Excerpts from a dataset

Start of Block

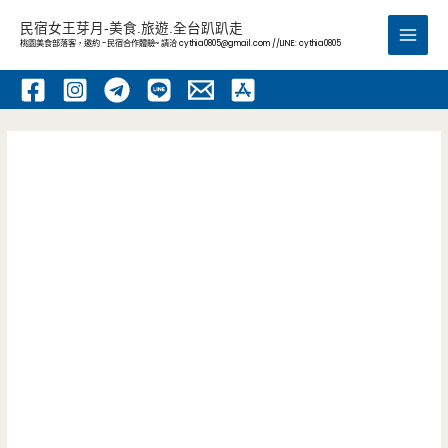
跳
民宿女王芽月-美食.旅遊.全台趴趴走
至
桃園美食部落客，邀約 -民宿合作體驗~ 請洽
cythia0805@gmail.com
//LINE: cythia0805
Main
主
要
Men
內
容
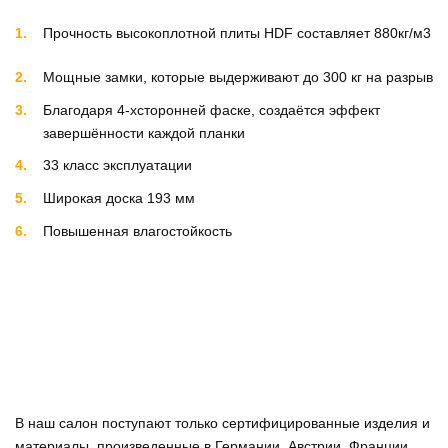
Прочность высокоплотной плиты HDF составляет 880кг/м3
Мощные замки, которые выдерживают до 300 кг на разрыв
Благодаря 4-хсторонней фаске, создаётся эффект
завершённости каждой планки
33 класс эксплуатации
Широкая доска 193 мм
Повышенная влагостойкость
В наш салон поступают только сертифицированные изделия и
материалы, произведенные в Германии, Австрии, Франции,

End of Block

— What is expected —
Retype the records above exactly, pictures omitted.

— Answer box —
跳
民宿女王芽月-美食.旅遊.全台趴趴走
至
桃園美食部落客，邀約 -民宿合作體驗~ 請洽
cythia0805@gmail.com
//LINE: cythia0805
Main
主
要
Men
內
容
Прочность высокоплотной плиты HDF составляет 880кг/м3
Мощные замки, которые выдерживают до 300 кг на разрыв
Благодаря 4-хсторонней фаске, создаётся эффект
завершённости каждой планки
33 класс эксплуатации
Широкая доска 193 мм
Повышенная влагостойкость
В наш салон поступают только сертифицированные изделия и
материалы, произведенные в Германии, Австрии, Франции,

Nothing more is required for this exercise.